• [WHAT YOU WILL DO]: Go through the material and copy every line in which "hero" appears.

• [EXERCISE INPUT]:
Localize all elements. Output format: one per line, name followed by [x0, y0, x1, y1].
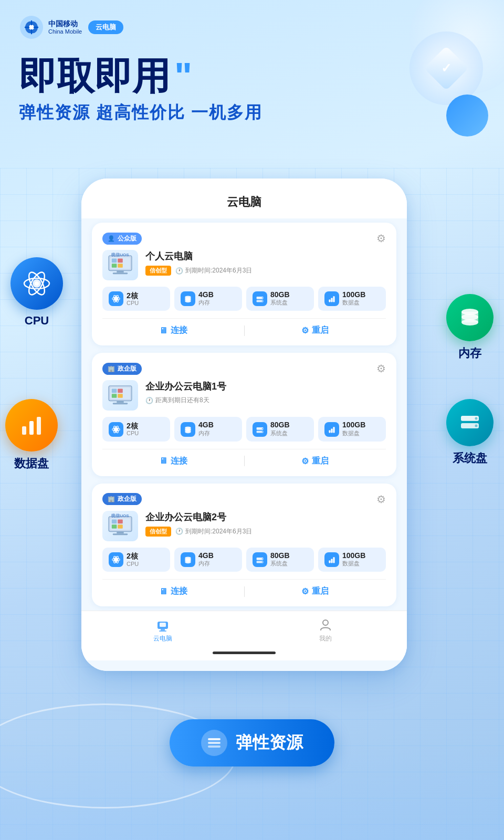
spec-text-data-2: 100GB 数据盘 [342, 421, 365, 437]
memory-circle [446, 294, 494, 341]
restart-icon-3: ⚙ [301, 586, 309, 596]
expire-text-2: 距离到期日还有8天 [155, 396, 209, 405]
card-actions-3: 🖥 连接 ⚙ 重启 [102, 579, 386, 597]
spec-label-cpu-1: CPU [127, 300, 139, 306]
spec-sys-3: 80GB 系统盘 [246, 548, 314, 572]
svg-point-40 [262, 301, 263, 302]
svg-rect-48 [112, 389, 117, 393]
spec-value-sys-1: 80GB [270, 291, 290, 299]
tab-mine[interactable]: 我的 [244, 617, 407, 643]
spec-cpu-3: 2核 CPU [102, 548, 170, 572]
gear-icon-1[interactable]: ⚙ [376, 232, 386, 245]
spec-cpu-1: 2核 CPU [102, 287, 170, 311]
spec-label-data-2: 数据盘 [342, 429, 365, 437]
spec-value-sys-2: 80GB [270, 421, 290, 429]
phone-inner: 云电脑 👤 公众版 ⚙ 统信UOS [81, 178, 407, 671]
tab-mine-label: 我的 [319, 634, 332, 643]
hero-subtitle: 弹性资源 超高性价比 一机多用 [19, 101, 485, 124]
svg-rect-91 [333, 557, 334, 563]
building-icon: 🏢 [108, 365, 115, 372]
expire-info-3: 🕐 到期时间:2024年6月3日 [175, 527, 252, 536]
spec-data-icon-3 [324, 552, 339, 567]
restart-btn-1[interactable]: ⚙ 重启 [245, 325, 386, 336]
spec-text-cpu-1: 2核 CPU [127, 292, 139, 306]
svg-point-14 [461, 319, 478, 326]
pc-name-1: 个人云电脑 [145, 250, 386, 262]
badge-label-1: 公众版 [118, 234, 136, 243]
gear-icon-3[interactable]: ⚙ [376, 493, 386, 506]
spec-text-data-1: 100GB 数据盘 [342, 291, 365, 307]
badge-gov-3: 🏢 政企版 [102, 493, 142, 505]
home-bar [213, 652, 276, 654]
svg-rect-72 [112, 519, 117, 523]
clock-icon-3: 🕐 [175, 528, 183, 535]
atom-icon [23, 269, 51, 298]
phone-nav-title: 云电脑 [81, 178, 407, 218]
svg-rect-95 [159, 631, 166, 632]
spec-label-cpu-2: CPU [127, 430, 139, 436]
card-header-3: 🏢 政企版 ⚙ [102, 493, 386, 506]
spec-value-sys-3: 80GB [270, 552, 290, 560]
elastic-resource-button[interactable]: 弹性资源 [170, 719, 334, 766]
tab-cloud-pc[interactable]: 云电脑 [81, 617, 244, 643]
pc-meta-3: 信创型 🕐 到期时间:2024年6月3日 [145, 527, 386, 537]
hero-quote: " [174, 56, 192, 97]
svg-point-88 [262, 561, 263, 562]
spec-label-mem-2: 内存 [198, 429, 214, 437]
spec-data-2: 100GB 数据盘 [318, 417, 386, 441]
restart-btn-2[interactable]: ⚙ 重启 [245, 456, 386, 467]
connect-label-1: 连接 [171, 325, 187, 336]
pc-meta-1: 信创型 🕐 到期时间:2024年6月3日 [145, 266, 386, 276]
pc-name-2: 企业办公云电脑1号 [145, 380, 386, 393]
mine-tab-icon [318, 617, 333, 632]
connect-btn-1[interactable]: 🖥 连接 [102, 325, 244, 336]
badge-label-2: 政企版 [118, 364, 136, 373]
sys-disk-circle [446, 399, 494, 446]
svg-rect-23 [113, 272, 128, 274]
connect-btn-2[interactable]: 🖥 连接 [102, 456, 244, 467]
svg-rect-51 [118, 394, 123, 398]
expire-info-1: 🕐 到期时间:2024年6月3日 [175, 266, 252, 275]
svg-rect-71 [113, 533, 128, 535]
spec-label-sys-1: 系统盘 [270, 299, 290, 307]
spec-text-mem-2: 4GB 内存 [198, 421, 214, 437]
restart-btn-3[interactable]: ⚙ 重启 [245, 586, 386, 597]
brand-cn-text: 中国移动 [48, 20, 82, 28]
pc-info-3: 企业办公云电脑2号 信创型 🕐 到期时间:2024年6月3日 [145, 511, 386, 537]
spec-text-cpu-3: 2核 CPU [127, 552, 139, 566]
svg-point-84 [185, 561, 191, 563]
connect-btn-3[interactable]: 🖥 连接 [102, 586, 244, 597]
svg-rect-65 [329, 430, 330, 433]
pc-meta-2: 🕐 距离到期日还有8天 [145, 396, 386, 405]
spec-label-sys-2: 系统盘 [270, 429, 290, 437]
cpu-label: CPU [25, 314, 49, 328]
spec-mem-icon-3 [181, 552, 195, 567]
spec-mem-3: 4GB 内存 [174, 548, 242, 572]
data-disk-label: 数据盘 [14, 456, 49, 471]
specs-row-2: 2核 CPU 4GB 内存 [102, 417, 386, 441]
svg-rect-24 [112, 259, 117, 263]
person-icon: 👤 [108, 235, 115, 242]
expire-info-2: 🕐 距离到期日还有8天 [145, 396, 209, 405]
spec-text-cpu-2: 2核 CPU [127, 422, 139, 436]
expire-text-1: 到期时间:2024年6月3日 [185, 266, 252, 275]
restart-icon-2: ⚙ [301, 456, 309, 466]
svg-rect-73 [118, 519, 123, 523]
badge-public-1: 👤 公众版 [102, 233, 142, 245]
svg-point-6 [35, 281, 39, 286]
spec-data-3: 100GB 数据盘 [318, 548, 386, 572]
connect-icon-3: 🖥 [159, 587, 167, 596]
svg-point-19 [475, 425, 478, 427]
spec-cpu-icon-3 [109, 552, 123, 567]
gear-icon-2[interactable]: ⚙ [376, 362, 386, 375]
elastic-btn-area: 弹性资源 [170, 719, 334, 766]
spec-data-icon-2 [324, 422, 339, 437]
spec-label-data-3: 数据盘 [342, 560, 365, 568]
pc-screen-svg-3 [107, 516, 133, 537]
pc-card-2: 🏢 政企版 ⚙ [92, 353, 396, 476]
pc-screen-svg-2 [107, 385, 133, 406]
float-memory: 内存 [446, 294, 494, 361]
float-data-disk: 数据盘 [5, 399, 58, 471]
pc-cards-container: 👤 公众版 ⚙ 统信UOS [81, 218, 407, 611]
spec-value-mem-3: 4GB [198, 552, 214, 560]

• [ANSWER AREA]:
hero-subtitle: 弹性资源 超高性价比 一机多用 [19, 101, 485, 124]
hero-quote: " [174, 56, 192, 97]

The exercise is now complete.